I think some of my family members with autoimmune problems have done others of us a disservice by not acknowledging them themselves - I include mum in this, as until very recently I really didn't have much idea at all of what her problems really were, and now I find when we are talking much more that she was going through all the same kind of stuff as me many years ago. had I known then, I certainly would have considered seeing doctors much earlier, which might have helped get a formal diagnosis, instead of just sucking it up.
Also, with not having a formal diagnosis its so much harder to explain to folk what is going on.
The comments about planning vs just winging it - that really hits home too in that I used to be able to just grab my backpack and take off travelling using public transport and staying in hostels. Now its a military exercise to make sure I will be able to take appropriate breaks, accessible bathrooms, help with luggage, etc
these points of yours especially hit home for me.
1. i remember my mom having "arthritis" from the time she was in her 30s. the doctors never dx'ed it past that. had her believing it was OA (until now that i'm dx'ed, now she understands that its spondy, and now things make a lot more sense for her as well). but since nsaids kind of worked for her, she just sucked it up and took the nsaids til her stomach hurt too much, then stopped til her arthritis hurt too bad, then back and forth. finally she was put on celebrex, but even that gave her an ulcer; cox2 inhibitors inflame my stomach too.
its only now that i'm dx'ed, and last summer talking to my aunt about what's going on with me. and she shakes her head knowingly in agreement and tells me more about the "family arthritis" then mom ever has. also found out from my aunt about how cirrhosis of the liver runs in the family.
mom just doesn't like to talk about heath issues. anything "unpleasant" just shouldn't be talked about. we need to only think happy thoughts. but to me, its more about sharing information, so that we can do something about it. knowledge is power. its taken a long time to get the knowledge. likewise it took many years to learn that my aunt died from a bleeding ulcer, my great grandfather died from stomach cancer, and almost all my relatives on my mom's side have had an ulcer at some point in their lives. i think my gastritis causing so much pain is a blessing in that it has so far prevented me from getting an ulcer as i can treat it before it ever gets to that point.

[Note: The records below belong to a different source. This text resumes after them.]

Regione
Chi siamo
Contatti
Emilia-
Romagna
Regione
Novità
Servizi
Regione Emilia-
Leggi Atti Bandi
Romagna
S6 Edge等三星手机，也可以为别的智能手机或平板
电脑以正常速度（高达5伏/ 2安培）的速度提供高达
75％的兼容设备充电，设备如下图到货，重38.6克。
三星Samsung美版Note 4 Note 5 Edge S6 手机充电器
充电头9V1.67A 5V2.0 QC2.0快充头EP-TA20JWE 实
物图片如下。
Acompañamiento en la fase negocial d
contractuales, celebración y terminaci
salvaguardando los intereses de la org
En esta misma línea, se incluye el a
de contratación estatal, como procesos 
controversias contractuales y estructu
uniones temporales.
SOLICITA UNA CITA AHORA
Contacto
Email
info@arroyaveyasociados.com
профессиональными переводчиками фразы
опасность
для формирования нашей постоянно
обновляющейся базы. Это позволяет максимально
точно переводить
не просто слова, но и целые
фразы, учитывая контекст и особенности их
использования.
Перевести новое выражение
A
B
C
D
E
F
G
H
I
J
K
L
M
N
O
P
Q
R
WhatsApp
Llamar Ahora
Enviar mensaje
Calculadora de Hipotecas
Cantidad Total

2. have to agree with your second point. it has been a lot easier in explaining and having people understand and believe me once i had a dx and understood myself what was going on.

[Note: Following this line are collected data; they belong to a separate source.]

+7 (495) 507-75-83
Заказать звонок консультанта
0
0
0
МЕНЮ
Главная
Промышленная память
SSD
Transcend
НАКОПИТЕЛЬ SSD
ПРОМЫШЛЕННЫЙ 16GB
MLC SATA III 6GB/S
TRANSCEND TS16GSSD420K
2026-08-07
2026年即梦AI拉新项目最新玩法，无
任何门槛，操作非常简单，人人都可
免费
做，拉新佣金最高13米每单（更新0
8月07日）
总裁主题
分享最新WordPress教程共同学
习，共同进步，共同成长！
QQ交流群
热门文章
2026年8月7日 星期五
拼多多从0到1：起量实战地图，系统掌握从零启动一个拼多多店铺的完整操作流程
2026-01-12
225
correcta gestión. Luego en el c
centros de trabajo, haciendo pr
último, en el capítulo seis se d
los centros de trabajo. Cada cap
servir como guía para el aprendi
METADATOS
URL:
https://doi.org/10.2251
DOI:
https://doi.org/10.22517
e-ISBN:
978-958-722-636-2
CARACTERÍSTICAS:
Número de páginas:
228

3. love the term "military exercise"! when i travel, half my suitcase is for the usual stuff everyone else brings (clothes, toiletries, etc) and the other half is medically related (my feather pillow for my neck, ice packs, heating pad, drugs and supplements, flector patches, blue icy gel, etc etc) even driving anywhere around town to do errands and i have to pack a cooler full of ice packs for sitting in the car. going to the acupuncturist, dentist, imaging, etc or if my husband drives me, and i have to also take my "bag o pillows" (i just now have a bag in the closet with all the various pillows i need and my neck thing to lay on, so i can just grab it and go. and then i gotta take food so my gastritis doesn't flare. every time i leave the house, it looks like i'm going on a weekend getaway! LOL! "military exercise" thanks for that phrase!